_TASK STATEMENT_:
Exact output of all the records is required.

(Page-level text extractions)
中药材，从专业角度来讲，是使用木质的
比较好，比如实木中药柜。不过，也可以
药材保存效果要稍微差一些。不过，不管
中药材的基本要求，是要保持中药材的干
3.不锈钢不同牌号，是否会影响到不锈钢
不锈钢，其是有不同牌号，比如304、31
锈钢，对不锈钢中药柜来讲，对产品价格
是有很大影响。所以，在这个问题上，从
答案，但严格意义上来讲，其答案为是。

_ANSWER SPACE_:
中药材，从专业角度来讲，是使用木质的
比较好，比如实木中药柜。不过，也可以
药材保存效果要稍微差一些。不过，不管
中药材的基本要求，是要保持中药材的干
3.不锈钢不同牌号，是否会影响到不锈钢
不锈钢，其是有不同牌号，比如304、31
锈钢，对不锈钢中药柜来讲，对产品价格
是有很大影响。所以，在这个问题上，从
答案，但严格意义上来讲，其答案为是。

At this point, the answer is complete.